Zobacz także: Produkcja samochodów w Niemczech się załamała. Najmniej od 1975 roku
Jednakże motoryzacja w Grupie Wyszehradzkiej nie tylko odpowiadała za znaczną część zatrudnienia w przemyśle przetwórczym, ale również miała spory udział w eksporcie tych państw. Z danych zaprezentowanych na zamieszczonym poniżej wykresie wynika, że motoryzacja odpowiadała za aż 33,4 proc. eksportu Słowacji, 20,4 proc. Czech oraz 17,8 proc. Węgier w 2019 roku.
Co warto zaznaczyć, nasi południowy sąsiedzi mają gorzej zdywersyfikowaną strukturę eksportu od nas. Jak możemy wyczytać w miesięczniku:
W Polsce motoryzacja odpowiadała za 11,7 proc. polskiego eksportu; porównywalny wymiar ma również przemysł maszynowy (14,2 proc.) i elektryczny (10,2 proc.)
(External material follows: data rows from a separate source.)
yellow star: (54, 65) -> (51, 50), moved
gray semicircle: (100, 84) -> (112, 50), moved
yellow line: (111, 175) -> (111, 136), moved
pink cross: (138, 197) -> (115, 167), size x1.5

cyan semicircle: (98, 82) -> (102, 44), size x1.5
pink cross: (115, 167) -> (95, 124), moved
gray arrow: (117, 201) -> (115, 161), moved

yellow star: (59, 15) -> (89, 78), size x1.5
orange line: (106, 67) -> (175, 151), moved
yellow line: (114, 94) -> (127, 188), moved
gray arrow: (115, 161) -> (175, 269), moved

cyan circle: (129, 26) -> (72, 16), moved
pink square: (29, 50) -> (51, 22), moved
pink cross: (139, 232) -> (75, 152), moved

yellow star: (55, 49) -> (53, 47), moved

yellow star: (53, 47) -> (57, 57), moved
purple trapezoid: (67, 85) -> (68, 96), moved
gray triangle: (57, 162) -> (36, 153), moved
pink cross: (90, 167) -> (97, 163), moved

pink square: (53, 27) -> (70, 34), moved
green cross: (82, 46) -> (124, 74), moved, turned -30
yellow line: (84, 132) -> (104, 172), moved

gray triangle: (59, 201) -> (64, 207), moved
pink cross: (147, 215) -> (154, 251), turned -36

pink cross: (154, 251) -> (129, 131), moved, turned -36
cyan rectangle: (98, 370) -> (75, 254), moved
Co więcej, branża motoryzacyjna w tych państwach była nastawiona głównie na eksport samochodów osobowych, gdy w Polsce koncentrowała się ona głównie na eksporcie części do aut. W 2019 roku stanowił on 49 proc. polskiego eksportu motoryzacyjnego.
Zobacz także: Tomasz Bęben: Polska motoryzacja częściami stoi
Motoryzacja w V4 słabnie, w Polsce umacnia się
Specjalizacja w produkcji samochodów osobowych i słaba dywersyfikacja eksportu doprowadziły do słabszych wyników gospodarczych Czech, Słowacji i Węgier w 2021 roku. Globalny niedobór mikroczipów przyczynił się choćby do powstania przestojów w czeskiej fabryce Skody i węgierskiej fabryce Suzuki. To z kolei doprowadziło do spadku produkcji w branży motoryzacyjnej w tych państwach. Jak widać na zamieszczonym poniżej wykresie, produkcja tego sektora na Węgrzech w zeszłorocznym listopadzie była mniejsza rok do roku aż o 16,2 proc.
Z kolei w tym samym czasie produkcja sektora motoryzacyjnego w Polsce w listopadzie zeszłego roku była wyższa o 1,4 proc. r/r. Stało się tak głównie za sprawą odpowiedniej dywersyfikacji tego sektora w naszym kraju. Otóż w Polsce również doszło do spadku produkcji samochodów osobowych. Co więcej, 30 listopada 2021 roku, Opel zamknął fabrykę w Gliwicach. Jednakże ten spadek został zrównoważony przez wzrost produkcji silników oraz pojazdów specjalistycznych. Jak możemy przeczytać w miesięczniku:
Wzrost zapewnia produkcja silników, np. w fabryce Volkswagena w Polkowicach, PSA w Tychach czy Toyoty w Jelczu-Laskowicach. Rośnie też wolumen produkcji pojazdów specjalistycznych – ciężarówek dostawczych (12,5 proc. eksportu motoryzacyjnego), autobusów (4,4 proc.) oraz przyczep (4,1 proc.).